Pictures are not part of the copy; repeat everything else in the records exactly.
━━━
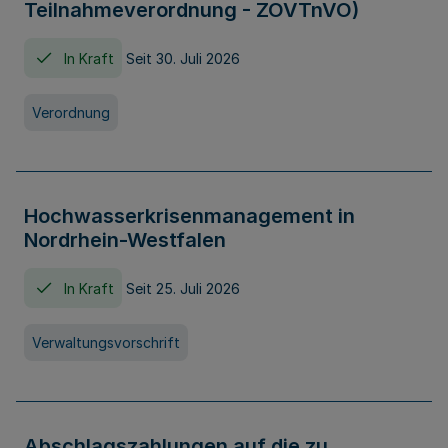
Teilnahmeverordnung - ZOVTnVO)
In Kraft
Seit 30. Juli 2026
Verordnung
Hochwasserkrisenmanagement in
Nordrhein-Westfalen
In Kraft
Seit 25. Juli 2026
Verwaltungsvorschrift
Abschlagszahlungen auf die zu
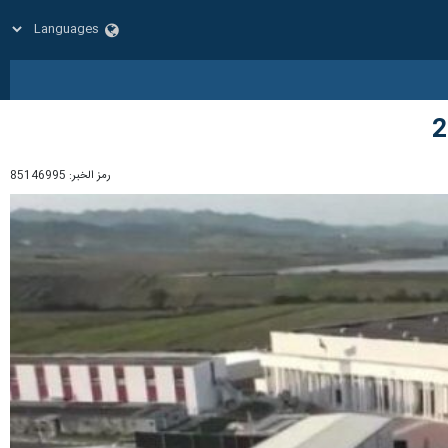
رمز الخبر:
85146995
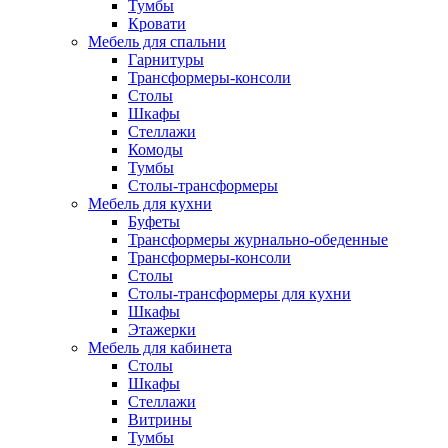
Тумбы
Кровати
Мебель для спальни
Гарнитуры
Трансформеры-консоли
Столы
Шкафы
Стеллажи
Комоды
Тумбы
Столы-трансформеры
Мебель для кухни
Буфеты
Трансформеры журнально-обеденные
Трансформеры-консоли
Столы
Столы-трансформеры для кухни
Шкафы
Этажерки
Мебель для кабинета
Столы
Шкафы
Стеллажи
Витрины
Тумбы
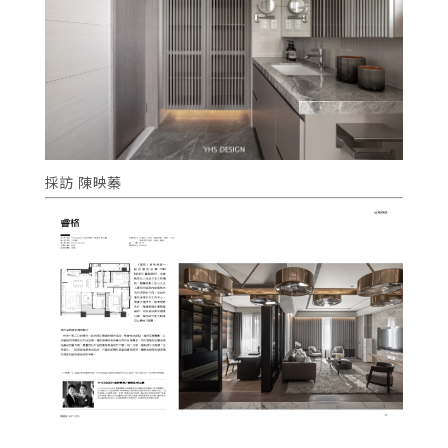
採訪 陳映蓁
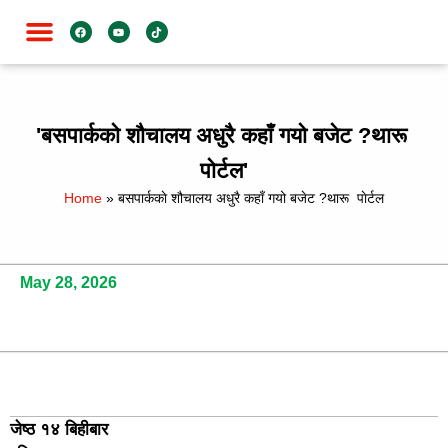
जाति विशेष
'बसपार्ककाे शौचालय अधुरै कहाँ गयो बजेट ?थारू
पाेर्टल'
Home
»
बसपार्ककाे शौचालय अधुरै कहाँ गयो बजेट ?थारू पाेर्टल
May 28, 2026
जेष्ठ १४ बिहीबार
━━━
■ Answer below ■
Teilnahmeverordnung - ZOVTnVO)
In Kraft
Seit 30. Juli 2026
Verordnung
Hochwasserkrisenmanagement in
Nordrhein-Westfalen
In Kraft
Seit 25. Juli 2026
Verwaltungsvorschrift
Abschlagszahlungen auf die zu
رمز الخبر:
85146995
Тумбы
Кровати
Мебель для спальни
Гарнитуры
Трансформеры-консоли
Столы
Шкафы
Стеллажи
Комоды
Тумбы
Столы-трансформеры
Мебель для кухни
Буфеты
Трансформеры журнально-обеденные
Трансформеры-консоли
Столы
Столы-трансформеры для кухни
Шкафы
Этажерки
Мебель для кабинета
Столы
Шкафы
Стеллажи
Витрины
Тумбы
採訪 陳映蓁
जाति विशेष
'बसपार्ककाे शौचालय अधुरै कहाँ गयो बजेट ?थारू
पाेर्टल'
Home
»
बसपार्ककाे शौचालय अधुरै कहाँ गयो बजेट ?थारू पाेर्टल
May 28, 2026
जेष्ठ १४ बिहीबार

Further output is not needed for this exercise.